El cuadro se completa, según Pagni, con el juego, al que menciona como otro agujero negro para el crimen organizado. En rigor, la denuncia de Pagni no es nueva. Sólo adquiere relevancia por el medio donde se publica y por la claridad y concisión con que se expone el problema. Hace tres años, con motivo del contrabando de drogas a España, Juan Gabriel Tokatlian se refería en las páginas de este diario a la "triple P", expresión para designar a la coalición de pandillas, policías venales y políticos corruptos que posibilitan este tipo de delitos. El sistema funciona más o menos así: la mafia hace sus transacciones; la policía libera zonas para garantizarle impunidad a cambio de dinero; los políticos se financian de los negocios ilegales y miran para otro lado. Muchos fiscales y procuradores responsables, policías decentes, curas villeros, funcionarios y políticos probos, entre otros, conocen y denuncian estas prácticas sin suerte. La maquinaria que las sustenta es demasiado poderosa y está avalada por el sistema y la cultura vigentes. Sobre esto ha llamado la atención la Iglesia Católica, cuyos miembros conocen tan bien los palacios como los barrios periféricos. 

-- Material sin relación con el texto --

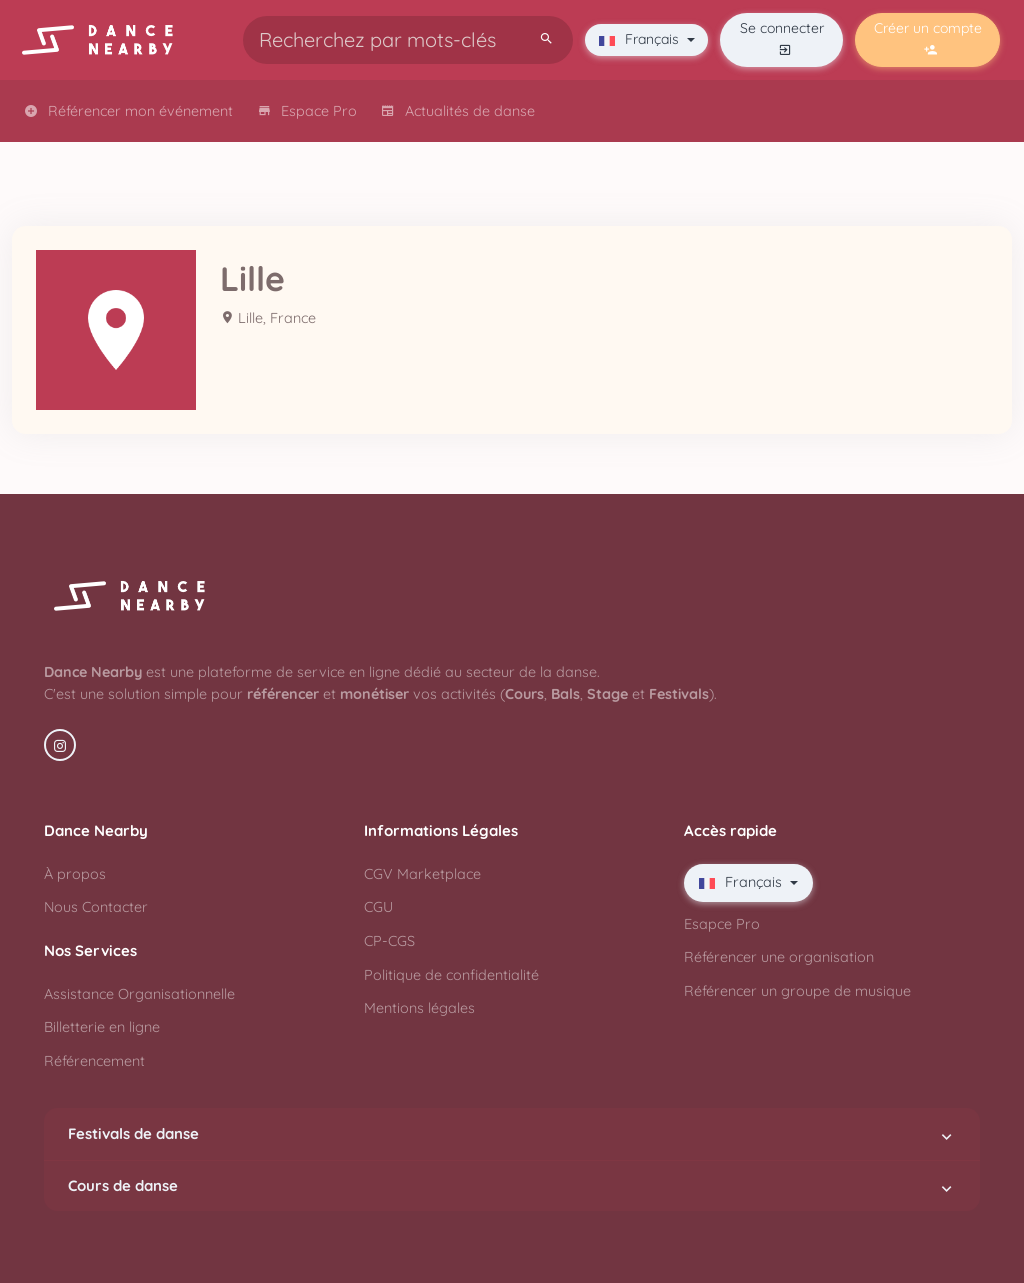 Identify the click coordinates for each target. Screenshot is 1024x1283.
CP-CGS (389, 941)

 Que exista un sistema y una cultura detrás del delito exige un nivel de comprensión mayor para abarcar la naturaleza del fenómeno. Postularé una hipótesis nada novedosa: es la estructura del poder, en sus distintas esferas (política, empresarial, mediática, sindical y social) la que convalida -por acción u omisión- conductas deshonestas que proliferan en un contexto de baja calidad institucional. La condición de posibilidad es una configuración patológica de los aparatos judicial y de seguridad que establecen vínculos de connivencia con cierta dirigencia política y empresarial. Si la sanción de los delitos puede atenuarse o desaparecer en función del poder y la influencia de los imputados, rige de hecho la impunidad, que termina convirtiéndose en una cultura. Esto no significa, sin embargo, que toda la clase dirigente sea corrupta; significa que la honestidad queda librada antes a las conciencias que al temor a la sanción. La experiencia sociológica y jurídica demuestra que éste es un mecanismo frágil. Las instituciones no se fortalecen sólo por los logros de la subjetividad, sino, ante todo, a través del cumplimiento de procedimientos objetivos y vinculantes. Cuando un sindicalista sospechado se desmarca y dice con sorna: "Dejen de robar por dos años" o cuando una legisladora insospechada, aunque propensa a sobreactuar, denuncia a los corruptos, le están hablando a un sistema, no sólo a actores individuales. Se refieren a la elite del poder, con sus prerrogativas, licencias, privilegios y complicidades. 

A lo que Wright Mills llamó "minoría poderosa" y María Elena Walsh, con más humor, retrató como la clase de "los que tienen la sartén por el mango y el mango también". En esa cima es donde se deciden las políticas de un país. La democracia ofrece formalmente opciones, pero si la elite del poder no las llena de contenidos regeneradores, el delito seguirá campeando. Dentro de este marco, podría considerarse el estallido del narcotráfico como un síntoma de la descomposición del poder. Ello ocurre al cabo de un gobierno que construyó un relato virtuoso mientras institucionalizaba comportamientos deshonestos y minaba la independencia de la Justicia y los organismos de control. Un régimen que seducía y pudría a la vez. Por eso, el cuestionamiento que le cabe tiene dos vertientes. Una, la propia corrupción; dos, el doble discurso. Ambas prácticas son igualmente dañinas. Empobrecen y enloquecen. No obstante, sería una simplificación asignar la responsabilidad por la corrupción y la doble moral sólo al Gobierno o a la política. Se trata de una cultura mucho más vasta que el kirchnerismo. En realidad, es la tentación y el riesgo de todos los que detentan el poder. De aquellos que determinan, según sus evaluaciones y estrategias, el destino de la sociedad.